I hope this helps  - Karl

 

PS: You might also want to check with the authors of AlphaSim:

 

http://afni.nimh.nih.gov/afni/community/board/read.php?f=1&i=23383&t=23383&v=f

 

 

 

From: qirongfeng [mailto:[log in to unmask]]
Sent: 17 November 2011 01:56
To: Friston, Karl
Subject: asking for your kindly help from China

 

Dear professor Friston

I am a doctoral student from Medical school of Nanjing University, China. I am majoring in Medical imaging. You are the top expert in the neuroimaging, so I am writing to ask for your kindly help about our recently fMRI manuscript submitted to Radiology. You kindly help will encourage a student who is much interested in the medical research. Now our paper has been accepted with revision, and we submitted our first revision to the editorial office. However, the statistical reviewer thought that we did not solve his comments in the revised manuscript, and he strongly suggested we consult a biostatistician before.

We have asked many experts in the functional neuroimaging, but many of them could not solve this statistical problem, and in fact they said as far as they know almost none of the published fMRI papers had encountered the similar problem.

The statistical analysis in our manuscript, the comments from the reviewer, and our response are attached. I am looking forward to your comments.

Thank you very much for your help.

Best wishes,

Rongfeng Qi

 

The Statistical analysis description in our first revision is as blow:

 

A one-way analysis of variance (ANOVA) was performed to determine the ALFF differences among the three groups (OHE, MHE patients, and healthy controls) at each voxel (within a GM mask corresponding to the AAL atlas). Age was included as a covariate in present and following functional data statistic analysis. To control Type I error, the statistical map was corrected using AlphaSim program, setting at P < 0.001 and cluster size > 567 mm3 (with GM mask), which corresponded to a corrected P < 0.05.

Post hoc t-tests were then performed to further examine the between-group ALFF differences.
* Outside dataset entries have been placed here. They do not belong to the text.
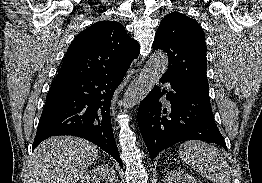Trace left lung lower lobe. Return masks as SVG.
<instances>
[{
  "instance_id": "0a47b994",
  "label": "left lung lower lobe",
  "mask_w": 262,
  "mask_h": 183,
  "mask_svg": "<svg viewBox=\"0 0 262 183\" xmlns=\"http://www.w3.org/2000/svg\"><path fill=\"white\" fill-rule=\"evenodd\" d=\"M160 82H170L172 91L155 86L138 109V126L152 162L159 152L184 140L216 143L227 150L213 118L209 93L194 89L168 73ZM165 93L170 108H164L159 101Z\"/></svg>"
}]
</instances>
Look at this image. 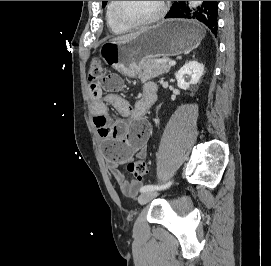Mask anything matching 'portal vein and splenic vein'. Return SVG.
<instances>
[{"mask_svg":"<svg viewBox=\"0 0 271 266\" xmlns=\"http://www.w3.org/2000/svg\"><path fill=\"white\" fill-rule=\"evenodd\" d=\"M168 64H169L170 66H175V65H176V61L170 60V61L168 62Z\"/></svg>","mask_w":271,"mask_h":266,"instance_id":"1","label":"portal vein and splenic vein"}]
</instances>
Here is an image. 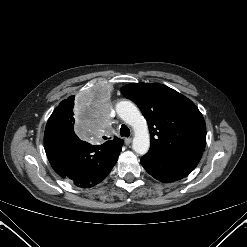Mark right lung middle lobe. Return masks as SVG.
Masks as SVG:
<instances>
[{
    "label": "right lung middle lobe",
    "mask_w": 247,
    "mask_h": 247,
    "mask_svg": "<svg viewBox=\"0 0 247 247\" xmlns=\"http://www.w3.org/2000/svg\"><path fill=\"white\" fill-rule=\"evenodd\" d=\"M72 105L65 106L58 110H54L52 116H50L48 122L62 124L71 128H74L75 120L72 116Z\"/></svg>",
    "instance_id": "dd1d6c3e"
}]
</instances>
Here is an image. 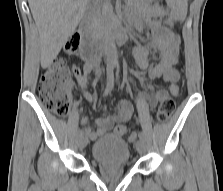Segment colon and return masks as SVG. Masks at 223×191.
<instances>
[{
	"instance_id": "colon-1",
	"label": "colon",
	"mask_w": 223,
	"mask_h": 191,
	"mask_svg": "<svg viewBox=\"0 0 223 191\" xmlns=\"http://www.w3.org/2000/svg\"><path fill=\"white\" fill-rule=\"evenodd\" d=\"M164 21L168 25H172V20L165 17ZM80 45V36L73 35L65 44L67 53H74ZM73 73L79 76L81 71L79 68H73ZM70 70L63 58H57L44 71L38 85V94L47 109L57 116H65L70 108L71 97L69 91ZM175 109V101L172 97L162 99L157 112L156 119L159 122H165L169 119ZM115 133L118 136L127 135V129L124 126H117ZM136 136L134 133L129 134V140L134 142Z\"/></svg>"
}]
</instances>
It should be noted that to avoid detection of clusters that did not appear in above-mentioned ANOVA analysis, we made a mask including regions showing significant group differences in the aforementioned ANOVA analysis, and restricted the post hoc analyses result within this mask. With this mask, the statistical threshold was set at P < 0.01 and cluster size > 270 mm3, which corresponded to a corrected P < 0.05.

 

And the following is the reviewercomment about our first revision version

 

Most importantly, there remain statistical weaknesses in your paper. These must be fully addressed before we can offer publication. From the statistical reviewer:

“They did not perform the analysis suggested. They removed one of the analyses but it is not clear that they accounted for the clustering in the one remaining. Their statement regarding this in the article (page 9) is confusing (and in fact incorrect). There is no need for "detection of clustering," but instead they need to account for the correlations due to clustering in the ANOVA. They seem to cite another paper as a justification for performing the ANOVA without accounting for the clustering. This is not a convincing argument.”